Мэтт прекрасно понимал, что с Алексом он попал надолго и серьёзно, но в этом был и несомненный плюс: он в ближайшие же дни проверится на наличие заболеваний и, убедившись, что у него самого ничего нет, будет трахать Алекса без резинки.
Эта мысль изрядно подстегнула его, и он, отстранившись, посмотрел Алексу в глаза. Теперь его взгляд не был бессмысленным и обдолбанным, как считанные минуты назад. Алекс смотрел на него с такой любовью, с такой нежностью, так преданно, что Мэтт на секунду забыл, как дышать, а потом склонился и поцеловал опухшие, болезненно алые губы. Поцеловал нежно, долго, влажно, и Алекс тихо постанывал ему в рот, не имея сил даже обнять.
***
Мэтт натянул его ещё пару раз, меняя позы, которые не требовали бы от Алекса много усилий. Сначала он стащил его на пол и поставил на колени, заставляя торсом лечь на постель, а потом перенёс обратно, уложил на бок и любил долго, медленно и нежно, придерживая его ножку на весу и сладко целуя шею и место за ухом.
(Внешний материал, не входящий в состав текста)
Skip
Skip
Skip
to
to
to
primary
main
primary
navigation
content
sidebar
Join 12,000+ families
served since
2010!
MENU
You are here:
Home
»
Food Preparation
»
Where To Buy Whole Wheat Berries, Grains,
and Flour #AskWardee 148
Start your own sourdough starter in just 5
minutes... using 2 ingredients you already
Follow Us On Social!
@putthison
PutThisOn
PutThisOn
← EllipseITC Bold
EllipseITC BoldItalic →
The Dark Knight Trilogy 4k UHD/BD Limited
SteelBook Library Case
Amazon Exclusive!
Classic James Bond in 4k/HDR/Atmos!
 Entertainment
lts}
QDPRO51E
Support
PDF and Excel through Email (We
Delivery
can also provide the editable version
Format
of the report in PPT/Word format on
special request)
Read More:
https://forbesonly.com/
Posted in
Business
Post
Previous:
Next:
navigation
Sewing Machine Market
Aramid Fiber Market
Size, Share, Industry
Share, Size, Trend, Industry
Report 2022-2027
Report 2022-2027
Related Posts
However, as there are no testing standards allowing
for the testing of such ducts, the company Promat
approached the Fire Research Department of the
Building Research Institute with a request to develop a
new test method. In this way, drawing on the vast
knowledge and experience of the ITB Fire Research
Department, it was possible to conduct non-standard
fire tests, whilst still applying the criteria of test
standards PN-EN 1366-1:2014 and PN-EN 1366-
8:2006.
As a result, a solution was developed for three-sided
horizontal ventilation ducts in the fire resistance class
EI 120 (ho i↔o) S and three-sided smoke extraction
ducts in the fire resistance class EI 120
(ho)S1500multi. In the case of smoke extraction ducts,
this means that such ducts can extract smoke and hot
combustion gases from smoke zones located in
Алекс, к его чести, не отрубился. Он, конечно, находился в состоянии, граничащем с беспамятством, но всё время тихонько стонал, цеплялся за руку Мэтта, ласково придерживающую его то за живот, то под коленкой, и даже один раз кончил, крупно содрогаясь, рыдающе вскрикивая и в самом деле заливаясь слезами.
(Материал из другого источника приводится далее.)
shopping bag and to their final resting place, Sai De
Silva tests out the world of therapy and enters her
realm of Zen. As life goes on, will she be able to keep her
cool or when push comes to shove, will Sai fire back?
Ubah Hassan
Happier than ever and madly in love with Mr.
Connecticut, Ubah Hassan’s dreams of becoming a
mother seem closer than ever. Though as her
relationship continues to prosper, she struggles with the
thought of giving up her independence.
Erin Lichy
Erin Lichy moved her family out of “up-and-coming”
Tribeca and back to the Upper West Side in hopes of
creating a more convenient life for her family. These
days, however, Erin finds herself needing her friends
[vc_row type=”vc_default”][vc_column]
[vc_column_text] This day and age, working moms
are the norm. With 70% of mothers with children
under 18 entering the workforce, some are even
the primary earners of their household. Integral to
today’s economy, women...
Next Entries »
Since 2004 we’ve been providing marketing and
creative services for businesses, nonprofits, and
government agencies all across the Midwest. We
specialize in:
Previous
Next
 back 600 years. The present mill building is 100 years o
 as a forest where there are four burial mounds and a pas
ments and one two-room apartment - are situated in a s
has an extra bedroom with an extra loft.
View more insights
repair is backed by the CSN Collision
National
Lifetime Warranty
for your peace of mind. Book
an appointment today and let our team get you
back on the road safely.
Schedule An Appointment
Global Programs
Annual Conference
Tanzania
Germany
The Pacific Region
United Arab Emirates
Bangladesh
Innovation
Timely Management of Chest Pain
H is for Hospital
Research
Его хватило даже на долгие пять минут тисканья и слюнявых поцелуев напоследок, а уж потом он заснул, вытянувшись во весь рост и прижавшись лицом к мэттову плечу. Когда они только заснули, было слишком жарко, чтобы обниматься, и они просто устроились рядом, но потом Алекс замёрз — он спал безо всякого одеяла — и Мэтт проснулся, накрыл их обоих, уложил спящего мальчика прямо на себя и крепко обнял, поглаживая по спутавшимся волосам.
— Может, я тебя и правда люблю? — спросил он одними губами, чтобы Алекс не услышал этого даже сквозь сон.
Вообще, да, это было похоже на любовь. Бог с ней, с похотью, Алекс же был такой красивый, не захотеть его было сложно. Но произошедшее этой ночью явно не укладывалось в понятия Мэтта о сексе. То есть, собственно, это и не был секс, а явно что-то куда более глубокое, явно более эмоциональное и связанное не только с инстинктами и физическими потребностями, но и с чувствами.
Мэтт пораскинул мозгами и решил, что это, наверное, влюблённость. Совокупность физических желаний с симпатией и привязанностью.
Где уж ему было понимать, насколько сильными на самом деле были его чувства. Он ведь совершенно серьёзно собирался быть с Алексом. Создать для него иллюзию любви и счастливых отношений, жертвуя собственными интересами и желаниями. Он сам говорил себе в мыслях, что это его жертва, добровольная и бескорыстная, но не понимал причин, по которым готов на неё.
Он просто никогда не задумывался о том, что такое, собственно, любовь. То есть, в юности задумывался, конечно, но потом обжёгся и убедил себя, что любви вовсе и нет, а значит и искать её определений не надо.